* _Task details_
Find the line that contains "V letech 1878" in the entries below. Write out that line and all that follow it, unchanged and alone.

━━━━━━━━━━━━━━━━━━━━━━━━━━━━━━

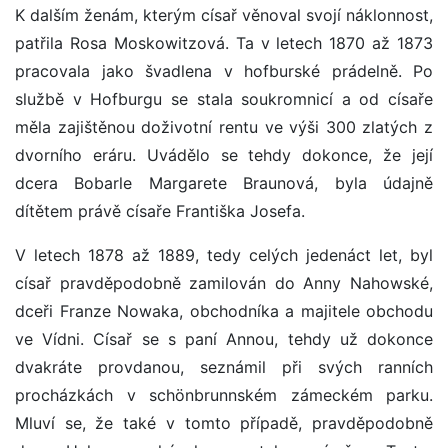
K dalším ženám, kterým císař věnoval svojí náklonnost,
patřila Rosa Moskowitzová. Ta v letech 1870 až 1873
pracovala jako švadlena v hofburské prádelně. Po
službě v Hofburgu se stala soukromnicí a od císaře
měla zajištěnou doživotní rentu ve výši 300 zlatých z
dvorního eráru. Uvádělo se tehdy dokonce, že její
dcera Bobarle Margarete Braunová, byla údajně
dítětem právě císaře Františka Josefa.
V letech 1878 až 1889, tedy celých jedenáct let, byl
císař pravděpodobně zamilován do Anny Nahowské,
dceři Franze Nowaka, obchodníka a majitele obchodu
ve Vídni. Císař se s paní Annou, tehdy už dokonce
dvakráte provdanou, seznámil při svých ranních
procházkách v schönbrunnském zámeckém parku.
Mluví se, že také v tomto případě, pravděpodobně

━━━━━━━━━━━━━━━━━━━━━━━━━━━━━━

* _Result for this exercise_
V letech 1878 až 1889, tedy celých jedenáct let, byl
císař pravděpodobně zamilován do Anny Nahowské,
dceři Franze Nowaka, obchodníka a majitele obchodu
ve Vídni. Císař se s paní Annou, tehdy už dokonce
dvakráte provdanou, seznámil při svých ranních
procházkách v schönbrunnském zámeckém parku.
Mluví se, že také v tomto případě, pravděpodobně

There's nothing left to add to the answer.